Social Icons

twitterfacebooklinkedin

Wednesday, 10 July 2013

AirAsia X Has Second-Worst Malaysia Trading Debut in 12 Months

AirAsia X Bhd., the long-haul arm of Asia’s biggest budget carrier, had the second-worst trading debut in Kuala Lumpur in a year after raising 988 million ringgit ($310 million) in its initial public offering.

The carrier closed at 1.25 ringgit in Kuala Lumpur, same as the offer price. It was the country’s most actively traded stock with more than 160 million shares changing hands. The benchmark FTSE Bursa Malaysia KLCI Index rose 0.1 percent.

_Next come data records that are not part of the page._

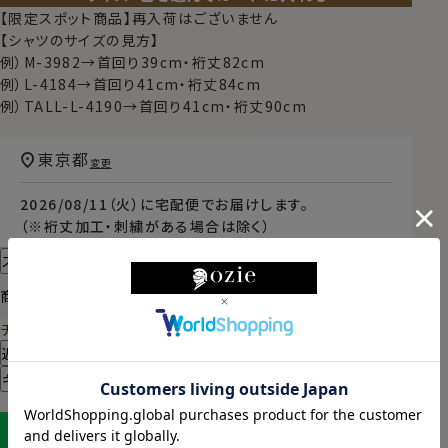
【限定スポット商品】再入荷はございません
【シャツのサイズの見方】
例）M-3982→首回り39cm・裄丈82cm
例）L-4184→首回り41cm・裄丈84cm
例）TALL-L-4190→首回り41cm・裄丈90cm
東京都
変更
2026/08/11（火）
に
宅配便
でお届けします。
（※裄丈加工・刺繍がある場合は除く）
スタイル・サイズについて詳しく見る
商品についてのお問い合わせ
チャットでお問い合わせ
返品・交換について
ギフトラッピングについて
LINEに保存する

The share sale will help AirAsia X to take on debt to expand its fleet as the carrier plans to set up hubs in Thailand and Indonesia along with its partners, Chief Executive Officer Azran Osman-Rani said in an interview today. The IPO last month survived market turmoil brought on by concerns that the U.S. Federal Reserve will reduce stimulus and China’s economic slowdown may deepen.

“Right from the beginning we didn’t expect much from the initial listing,” said Ang Kok Heng, who bought the stock in the IPO as chief investment officer at Phillip Capital Management Sdn., where he helps manage $428 million. “This stock is meant for the long run.”

AirAsia X may also consider an additional hub in Chennai in south India, Azran said in a Bloomberg Television interview with Rishaad Salamat. The hubs in Thailand and Indonesia will help the carrier fly to Australian and Asian cities that are currently served from its Malaysian base, he said.